» **WHAT IS REQUIRED**
The material below contains a line with "At what (x,y)" and a line with "Describe the element". Copy exactly those two lines and all lines between them.

» **PROVIDED RECORDS**

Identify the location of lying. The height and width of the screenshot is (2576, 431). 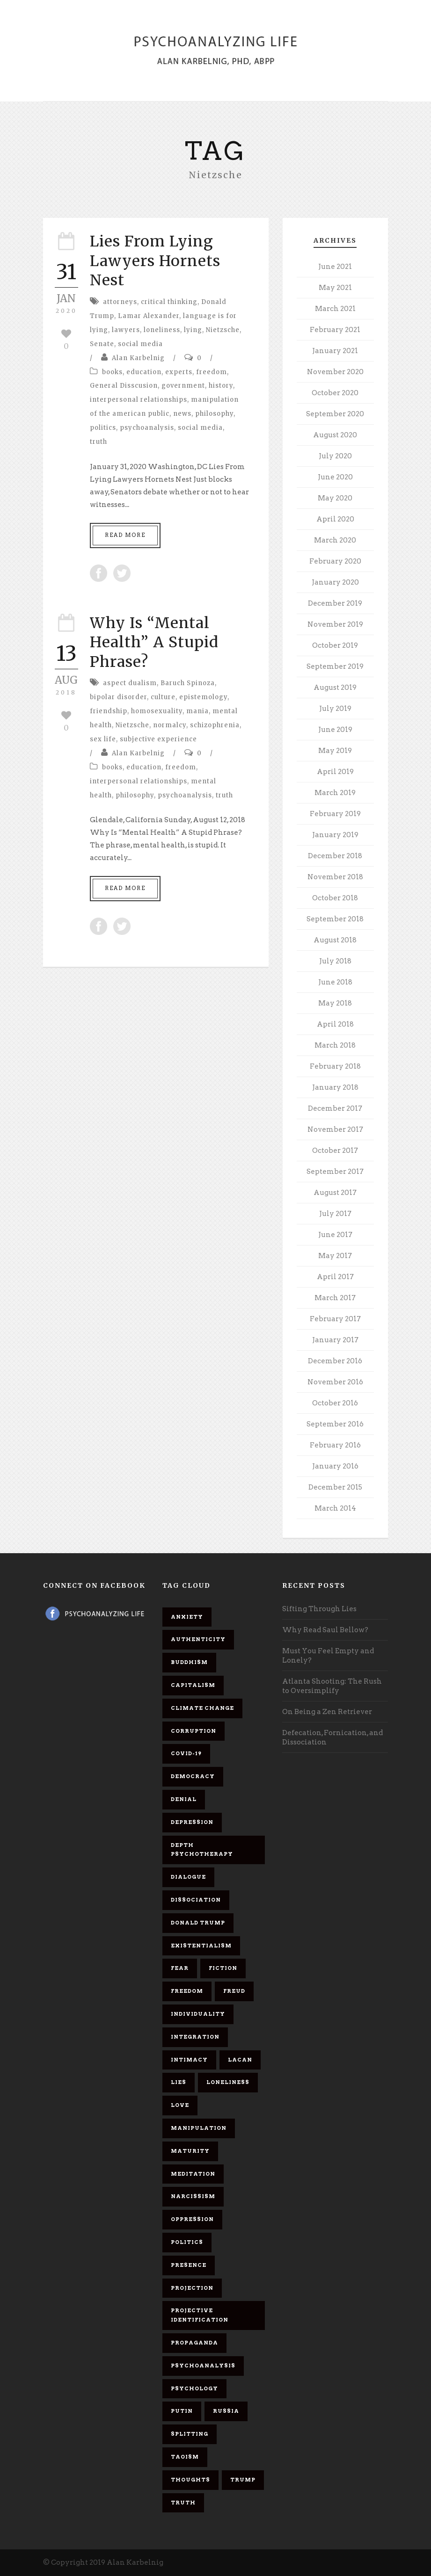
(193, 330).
* * *
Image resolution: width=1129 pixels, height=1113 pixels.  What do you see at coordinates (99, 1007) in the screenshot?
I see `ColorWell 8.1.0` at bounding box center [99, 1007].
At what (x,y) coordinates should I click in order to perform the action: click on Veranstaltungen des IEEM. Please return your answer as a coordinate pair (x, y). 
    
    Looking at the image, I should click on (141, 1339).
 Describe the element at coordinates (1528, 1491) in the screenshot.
--
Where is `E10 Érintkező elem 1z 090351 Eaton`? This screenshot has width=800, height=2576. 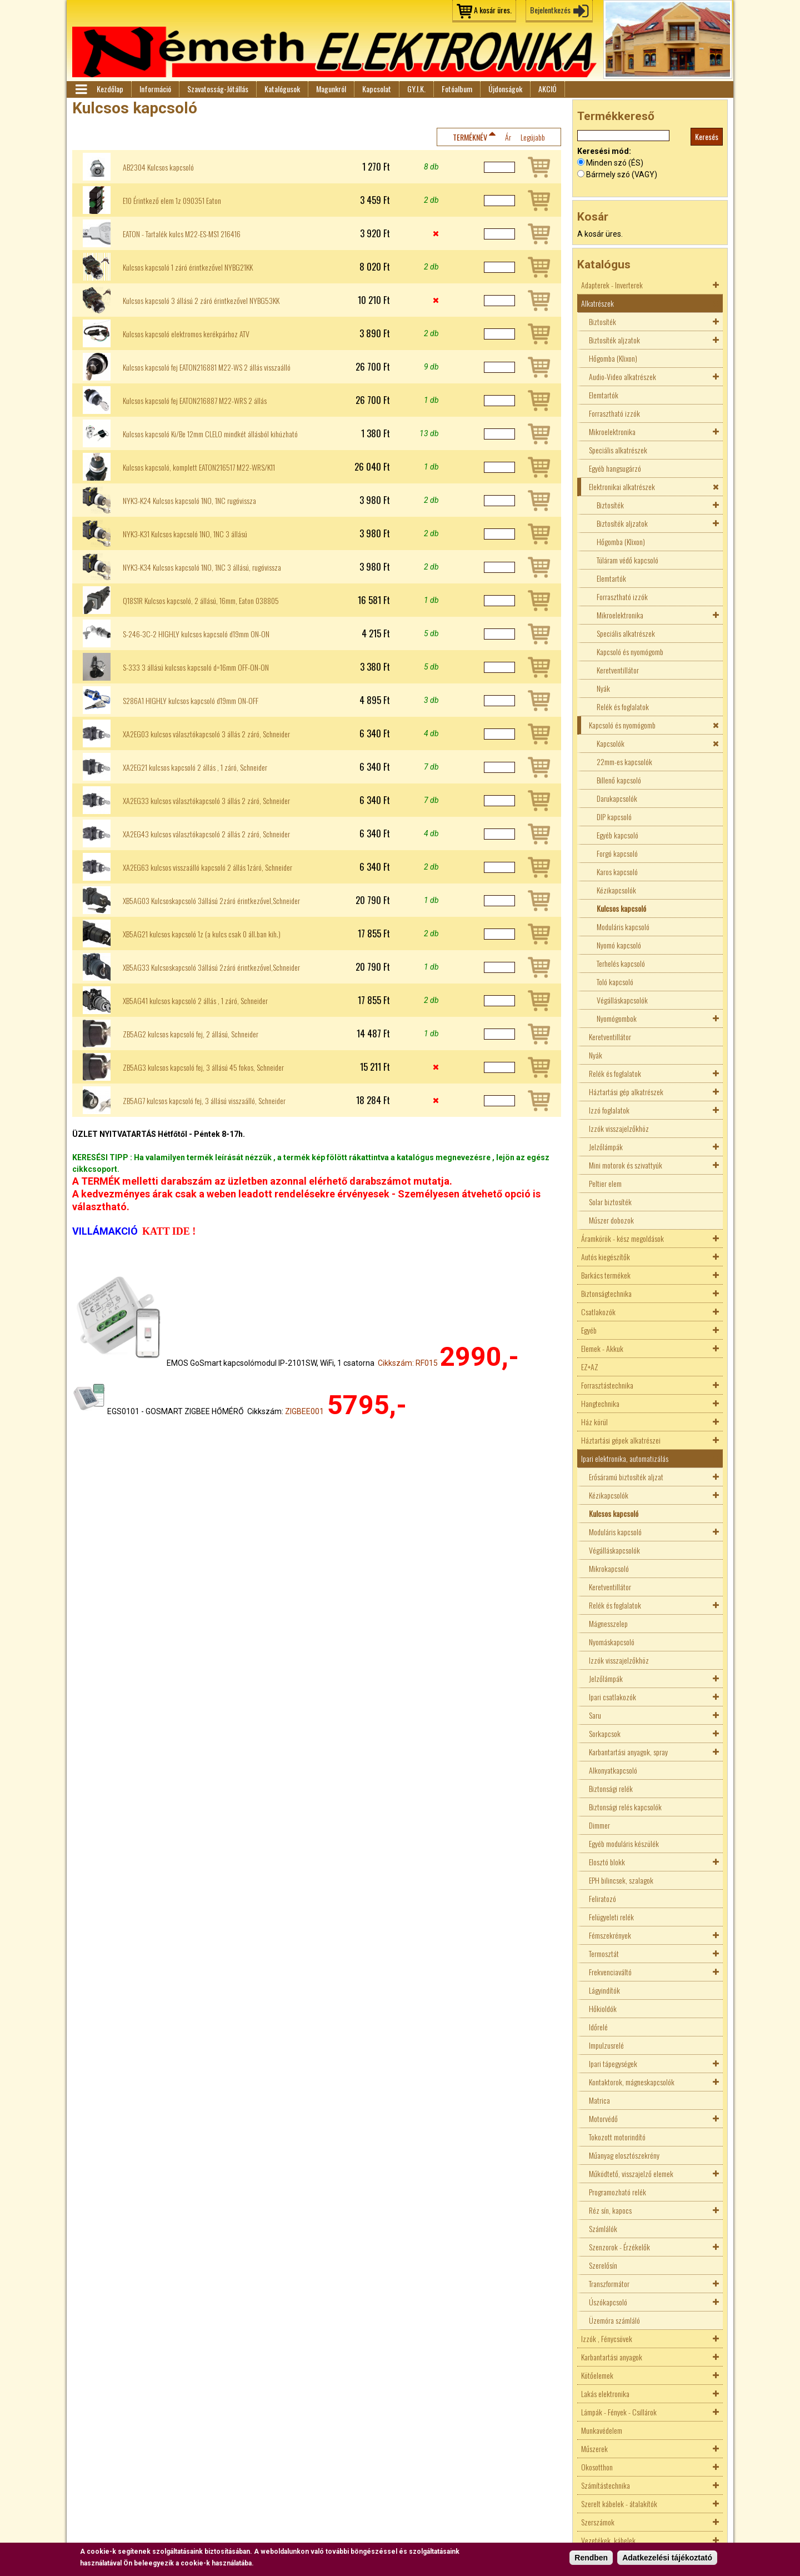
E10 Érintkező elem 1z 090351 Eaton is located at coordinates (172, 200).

» **TASK ANSWER**
At what (x,y) coordinates should I click in order to perform the action: click on Veranstaltungen des IEEM. Please return your answer as a coordinate pair (x, y). 
    
    Looking at the image, I should click on (141, 1339).
 Describe the element at coordinates (1528, 1491) in the screenshot.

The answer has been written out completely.